Thursday, November 6, 2008

Money

Gold coins, bars of silver, sheets of painted linen, plastic cards with magnetic strips. Money has changed forms over the years, but one thing is always the same. Money is a way of replacing the direct barter system that dominated human commerce for centuries with a way of choosing what YOU need later on.

When we first started trading, it was conducted on a basis of reciprocity. You help pick the bugs out of my hair, and I will do the same for you. Then, as we began to develop tools and settle down to till the fruits of the land it was make me tools and I will give you food, or make me a weapon and I will give you meat.

Then, we began to adorn our bodies with the tears of the sun, and those who could work the most precious of metals where in high demand. Soon, people began to look on that shiny yellow metal as having value in and of itself.

Gold was joined with silver and copper and soon, we began to trade small metal disks of these precious metals for services, instead of direct reciprocity. Why did we change away from simple bartering systems to this more complex system?

Simple, because it allowed you to trade your service for what you needed. Paint a guy's fence? He would pay you in money, and you could spend that on food somewhere else.
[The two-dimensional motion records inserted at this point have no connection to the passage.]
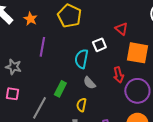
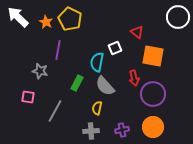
yellow pentagon: (69, 16) -> (70, 19), moved
gray star: (13, 67) -> (40, 71), moved
gray semicircle: (89, 83) -> (105, 86), size x1.5
green rectangle: (60, 89) -> (77, 83), moved

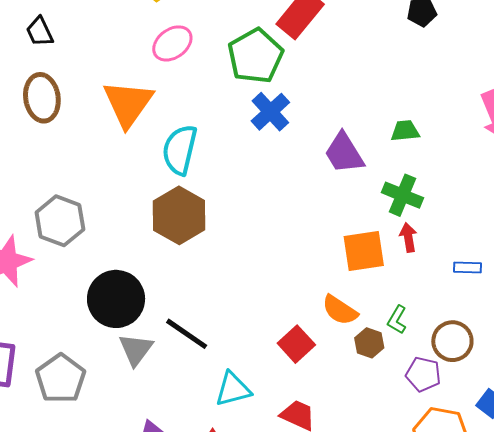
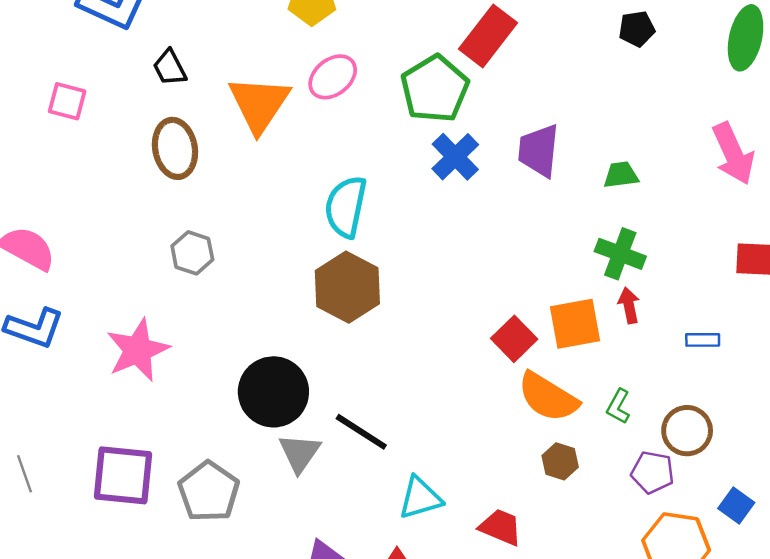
orange triangle: (128, 104) -> (259, 104), moved
purple trapezoid: (344, 153) -> (539, 150), moved, turned 39
gray hexagon: (60, 221) -> (192, 253), moved, size x0.7
orange semicircle: (340, 310) -> (548, 397), size x1.4
brown hexagon: (369, 343) -> (560, 461), moved
red square: (296, 344) -> (514, 339), moved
It was a way of allowing people to earn the purchase of those goods by workign for someone else.

Money is all about convenience. The convenience of trading your time to one person in work, and then taking the fruits of that labor to another location to obtain food and shelter and transportation.

So when you are "Redistributing Wealth" you are stealing away the fruits of their labor. It is as if you where to go to a person and order them, gun against their head, to go paint someone else's house.
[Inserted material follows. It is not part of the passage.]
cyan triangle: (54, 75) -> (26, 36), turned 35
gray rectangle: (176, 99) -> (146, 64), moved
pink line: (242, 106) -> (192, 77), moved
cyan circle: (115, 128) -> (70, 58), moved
Now, taxes are a necessary evil. They are our way of trading our time to someone else so that WE don't have to go out and pave those roads. They allow us to trade our time so that someone else can defend us.

However, stealing the time and efforts from one person, and giving them to someone else is just wrong.

It is one thing for a person to reach into his own wallet and give of his own will to the person in need. It is another to have a figure of authority place a gun against your head and order you to give to that person, confiscating eight dollars out of ten for that person's own need, and giving two dollars to the person in need.